• **WHAT YOU WILL DO**: Where the string "válido" occurs in the material below, report the whole line.

• **DATA TO PROCESS**:
+---+
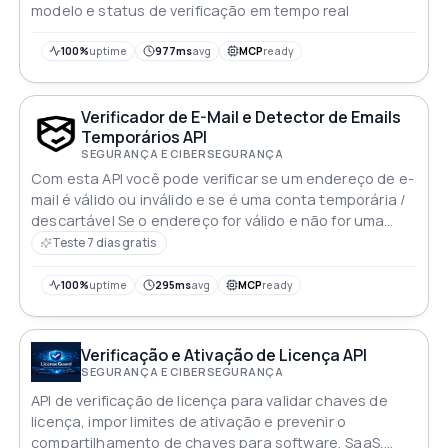
modelo e status de verificação em tempo real
100%
uptime
977ms
avg
MCP
ready
Verificador de E-Mail e Detector de Emails
Temporários API
SEGURANÇA E CIBERSEGURANÇA
Com esta API você pode verificar se um endereço de e-
mail é válido ou inválido e se é uma conta temporária /
descartável Se o endereço for válido e não for uma
conta de e-mail temporária então o parâmetro "block"
Teste 7 dias gratis
será falso Caso contrário, será verdadeiro
100%
uptime
295ms
avg
MCP
ready
Verificação e Ativação de Licença API
SEGURANÇA E CIBERSEGURANÇA
API de verificação de licença para validar chaves de
licença, impor limites de ativação e prevenir o
compartilhamento de chaves para software, SaaS,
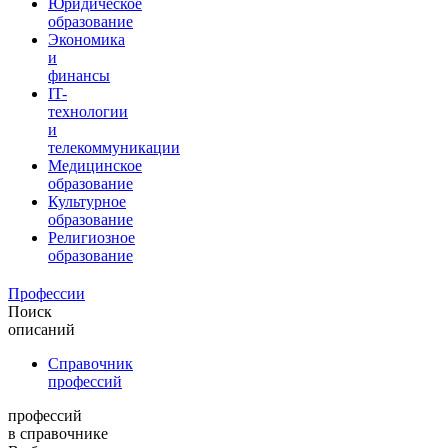
Юридическое
образование
Экономика
и
финансы
IT-
технологии
и
телекоммуникации
Медицинское
образование
Культурное
образование
Религиозное
образование
Профессии
Поиск
описаний
Справочник
профессий
профессий
в справочнике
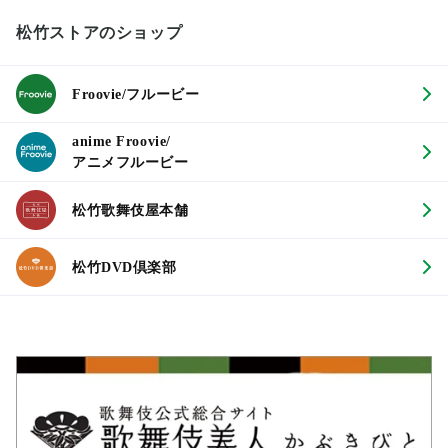
松竹ストアのショップ
Froovie/フルービー
anime Froovie/
アニメフルービー
松竹歌舞伎屋本舗
松竹DVD倶楽部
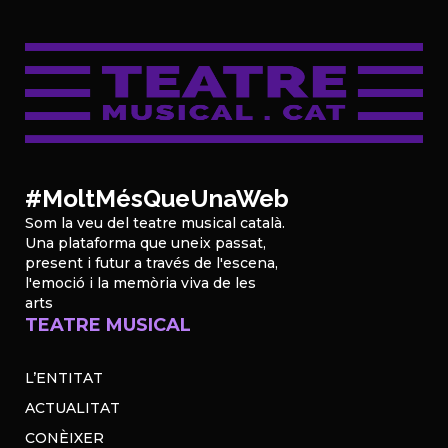
#MoltMésQueUnaWeb
Som la veu del teatre musical català.
Una plataforma que uneix passat,
present i futur a través de l'escena,
l'emoció i la memòria viva de les
arts
TEATRE MUSICAL
L’ENTITAT
ACTUALITAT
CONÈIXER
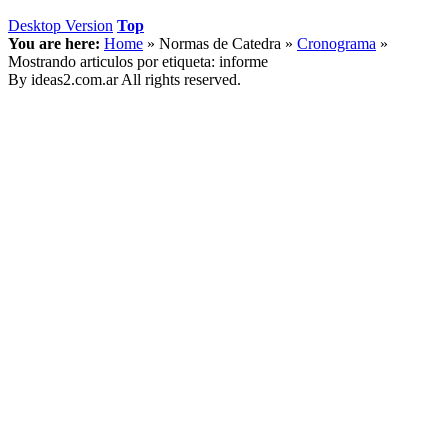
Desktop Version
Top
You are here:
Home
»
Normas de Catedra
»
Cronograma
»
Mostrando articulos por etiqueta: informe
By ideas2.com.ar All rights reserved.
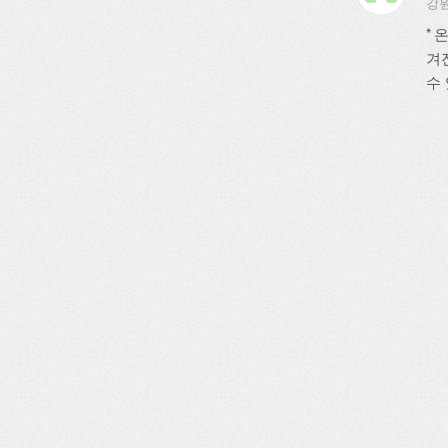
강원
*
겨
수 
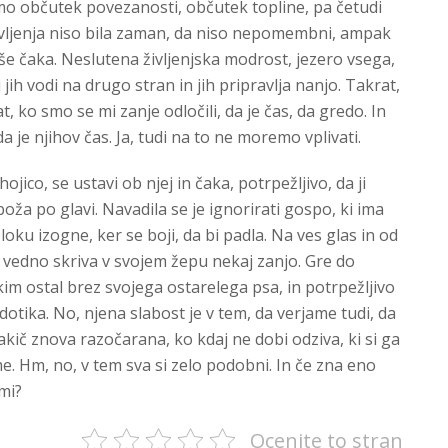
o občutek povezanosti, občutek topline, pa četudi
ivljenja niso bila zaman, da niso nepomembni, ampak
 še čaka. Neslutena življenjska modrost, jezero vsega,
ih vodi na drugo stran in jih pripravlja nanjo. Takrat,
, ko smo se mi zanje odločili, da je čas, da gredo. In
da je njihov čas. Ja, tudi na to ne moremo vplivati.
ico, se ustavi ob njej in čaka, potrpežljivo, da ji
ža po glavi. Navadila se je ignorirati gospo, ki ima
loku izogne, ker se boji, da bi padla. Na ves glas in od
a vedno skriva v svojem žepu nekaj zanjo. Gre do
kim ostal brez svojega ostarelega psa, in potrpežljivo
otika. No, njena slabost je v tem, da verjame tudi, da
 vsakič znova razočarana, ko kdaj ne dobi odziva, ki si ga
e. Hm, no, v tem sva si zelo podobni. In če zna eno
 mi?
Ocenite to stran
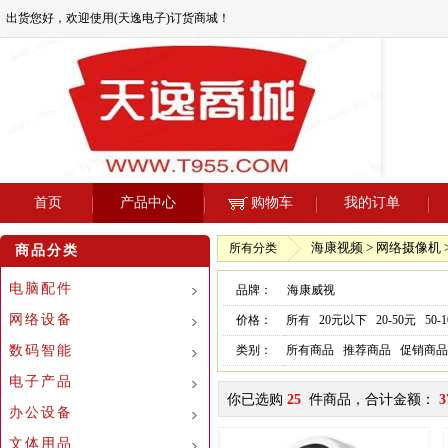
出货您好，欢迎使用(天逸电子)订货商城！
首页
产品中心
购物车
我的订单
海康视频 > 网络摄像机 
所有分类
商品分类
电脑配件
品牌：
海康威视
网络设备
价格：
所有
20元以下
20-50元
50-
数码智能
类别：
所有商品
推荐商品
促销商品
电子产品
你已选购
25
件商品，合计金额：
3
办公设备
文体用品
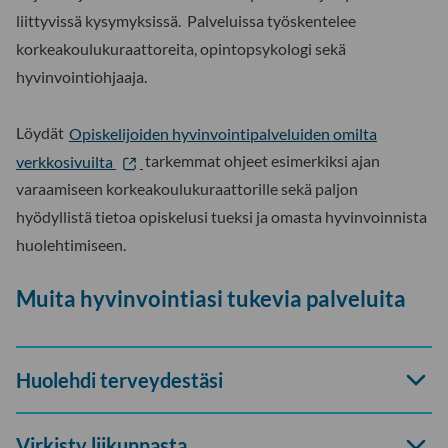
liittyvissä kysymyksissä. Palveluissa työskentelee
korkeakoulukuraattoreita, opintopsykologi sekä
hyvinvointiohjaaja.
Löydät
Opiskelijoiden hyvinvointipalveluiden omilta
verkkosivuilta
tarkemmat ohjeet esimerkiksi ajan
varaamiseen korkeakoulukuraattorille sekä paljon
hyödyllistä tietoa opiskelusi tueksi ja omasta hyvinvoinnista
huolehtimiseen.
Muita hyvinvointiasi tukevia palveluita
Avaa
Huolehdi terveydestäsi
haitari
Avaa
Virkisty liikunnasta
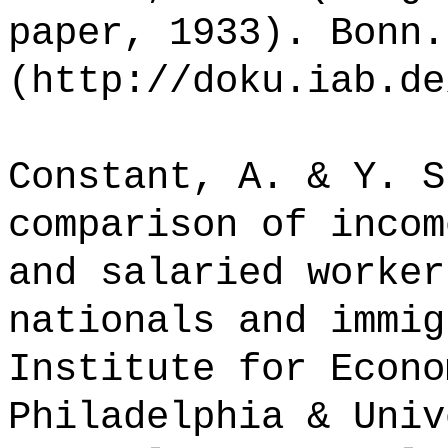
paper, 1933). Bonn.
(http://doku.iab.de
Constant, A. & Y. S
comparison of incom
and salaried worker
nationals and immig
Institute for Econo
Philadelphia & Univ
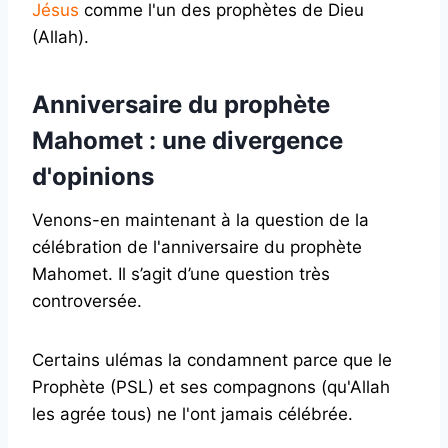
Jésus
comme l'un des prophètes de Dieu
(Allah).
Anniversaire du prophète
Mahomet : une divergence
d'opinions
Venons-en maintenant à la question de la
célébration de l'anniversaire du prophète
Mahomet.
Il s’agit d’une question très
controversée.
Certains ulémas la condamnent parce que le
Prophète (PSL) et ses compagnons (qu'Allah
les agrée tous) ne l'ont jamais célébrée.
+---+
• **WRITTEN REPLY**:
mail é válido ou inválido e se é uma conta temporária /
descartável Se o endereço for válido e não for uma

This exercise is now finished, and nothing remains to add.